Een ander aandachtspunt is de inefficiënte verkaveling van het landelijke gebied. In Duitsland, waar Lichtenberg ook bedrijven heeft, is de verkaveling vele malen efficiënter. Hij pleitte ervoor om parallel aan de stedelijke herverkaveling, ook naar de mogelijkheden van herverkaveling van het landelijke gebied te kijken. Er kan geleerd worden van voorbeelden in Duitsland: in tegenstelling tot de krimp die in Nederlandse landelijke gebieden zoals de Achterhoek plaatsvindt, groeit de landbouweconomie in de regio’s Münster, Bochum en Eemsland. Boerenbedrijven in maken er gebruik van zonne‐ en windenergie en een biovergister. Wat maakt de aanpak van het landelijke gebied in Duitsland succesvol? Volgens Lichtenberg is dat het feit dat de politiek werk heeft gemaakt van vergroening van de productie. Zo is de energieregeling gerenationaliseerd. Nederland heeft een dergelijke energieregeling niet, en het beleid is inconsistenter. Wat tevens een verschil maakt, is dat het landelijke gebied in Duitsland een andere politieke‐culturele betekenis kent, zie bijvoorbeeld het IBA Emscherpark.
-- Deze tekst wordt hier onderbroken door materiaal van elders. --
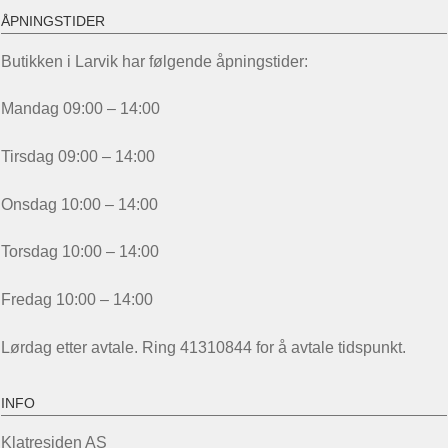
ÅPNINGSTIDER
Butikken i Larvik har følgende åpningstider:
Mandag 09:00 – 14:00
Tirsdag 09:00 – 14:00
Onsdag 10:00 – 14:00
Torsdag 10:00 – 14:00
Fredag 10:00 – 14:00
Lørdag etter avtale. Ring 41310844 for å avtale tidspunkt.
INFO
Klatresiden AS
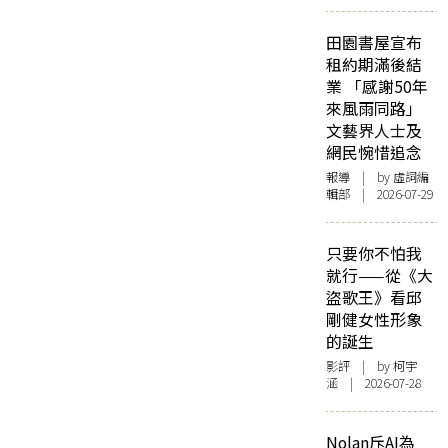
田園書屋宣布
租約期滿後結
業 「感謝50年
來風雨同路」
文藝界人士及
網民惋惜追念
報導
| by 虛詞編
輯部 | 2026-07-29
只要你不怕我
就行——從《大
盜歌王》看邱
剛健女性形象
的誕生
影評
| by 柯宇
涵 | 2026-07-28
Nolan斥AI為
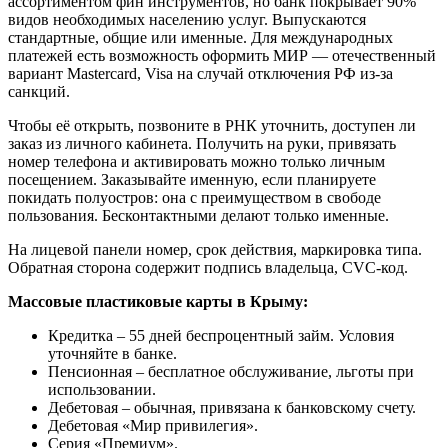
ассортиментом фин инструментов, но банк покрывает 90%
видов необходимых населению услуг. Выпускаются
стандартные, общие или именные. Для международных
платежей есть возможность оформить МИР — отечественный
вариант Mastercard, Visa на случай отключения РФ из-за
санкций.
Чтобы её открыть, позвоните в РНК уточнить, доступен ли
заказ из личного кабинета. Получить на руки, привязать
номер телефона и активировать можно только личным
посещением. Заказывайте именную, если планируете
покидать полуостров: она с преимуществом в свободе
пользования. Бесконтактными делают только именные.
На лицевой панели номер, срок действия, маркировка типа.
Обратная сторона содержит подпись владельца, CVC-код.
Массовые пластиковые карты в Крыму:
Кредитка – 55 дней беспроцентный займ. Условия
уточняйте в банке.
Пенсионная – бесплатное обслуживание, льготы при
использовании.
Дебетовая – обычная, привязана к банковскому счету.
Дебетовая «Мир привилегия».
Серия «Премиум».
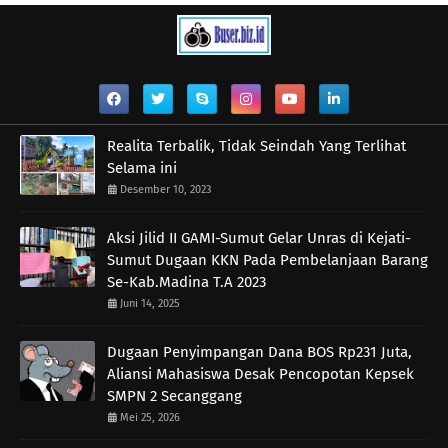
Realita Terbalik, Tidak Seindah Yang Terlihat
Selama ini
Desember 10, 2023
Aksi Jilid II GAMI-Sumut Gelar Unras di Kejati-
Sumut Dugaan KKN Pada Pembelanjaan Barang
Se-Kab.Madina T.A 2023
Juni 14, 2025
Dugaan Penyimpangan Dana BOS Rp231 Juta,
Aliansi Mahasiswa Desak Pencopotan Kepsek
SMPN 2 Secanggang
Mei 25, 2026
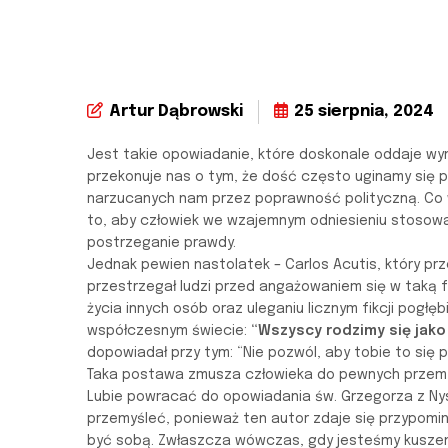
Artur Dąbrowski
25 sierpnia, 2024
Jest takie opowiadanie, które doskonale oddaje wy
przekonuje nas o tym, że dość często uginamy się
narzucanych nam przez poprawność polityczną. Co wię
to, aby człowiek we wzajemnym odniesieniu stosowa
postrzeganie prawdy.
Jednak pewien nastolatek – Carlos Acutis, który prz
przestrzegał ludzi przed angażowaniem się w taką f
życia innych osób oraz uleganiu licznym fikcji pogł
współczesnym świecie:
“Wszyscy rodzimy się jako 
dopowiadał przy tym: “Nie pozwól, aby tobie to się p
Taka postawa zmusza człowieka do pewnych przemyś
Lubie powracać do opowiadania św. Grzegorza z Nyss
przemyśleć, ponieważ ten autor zdaje się przypomi
być sobą. Zwłaszcza wówczas, gdy jesteśmy kuszeni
Volgens Lichtenberg zit het Nederlandse beleid voor het buitengebied vast in een kleinschalige structuur. “Door krimp in Oost‐Nederland houden in de komende tien jaar 135 van de 142 bedrijven in een dorp op te bestaan. De focus ligt echter op de 7 overgebleven bedrijven, in plaats van de 135 vrijkomende locaties,” illustreerde Lichtenberg. “Daar anticiperen gemeenten niet op.” Hij wil dat de discussie gaat over wat we wél willen in het buitengebied, met meer dynamiek en focus op waar we goed in zijn. In dat kader noemde hij de Gelderse regio Food Valley, met een gemeenschappelijke aanpak, een positieve ontwikkeling.
Verbinding tussen stad en land
De Zeeuw vindt dat de overgang tussen stad en land, zoals die van het Groene Hart, royaler moet worden bekeken. Vaak wordt deze overgang niet goed vormgegeven, en wordt met de rug naar het landelijk gebied toe gebouwd. Plaatselijk kan de overgang bijvoorbeeld worden vormgegeven door bouwen in lage dichtheden, waar daar animo voor is. Bodewes beaamde dit: “De discussie wordt nu op de vierkante millimeter gevoerd. Cultuurlandschap bewijst zijn waarde in de tijd: analyseer de ontwikkeling van de activiteiten over een periode van circa 30 jaar, en concludeer op basis van de beweging hierin waar de kansen liggen.” Mogelijk kunnen stad en land meer overvloeien. De Zeeuw wees op onderzoek van Maarten Hajer, die stelt dat het landschap in de toekomst een ‘aankleding’ van de stad zal zijn. Enkele agrarische bedrijven worden gestimuleerd en goed onderhouden, als uitlopers van de stad. Leegkomende boerenbedrijven bieden plaats aan bedrijven. Volgens De Zeeuw biedt de aanpak in de Beemster (Laag Holland, ‘coalitie‐beheer plus’) mogelijkheden, en kan de provincie er meer loslaten. Ook de wijze waarop in Overijssel de ruimtelijke kwaliteitsclub Het Oversticht bevordert dat economische noodzakelijke investeringen zoals grootschalige schuren worden ingepast in het landschap, door ‘coalitieplanologie aan de keukentafel’, vindt De Zeeuw een goed voorbeeld.
Van de Hoef concludeerde dat de overeenkomsten tussen het stedelijke gebied en het landelijke gebied toenemen. Lichtenberg was het daarmee eens: het proces waar het landelijke gebied zich in bevindt, lijkt op de stadsvernieuwing, maar dit wordt nog niet zo gezien.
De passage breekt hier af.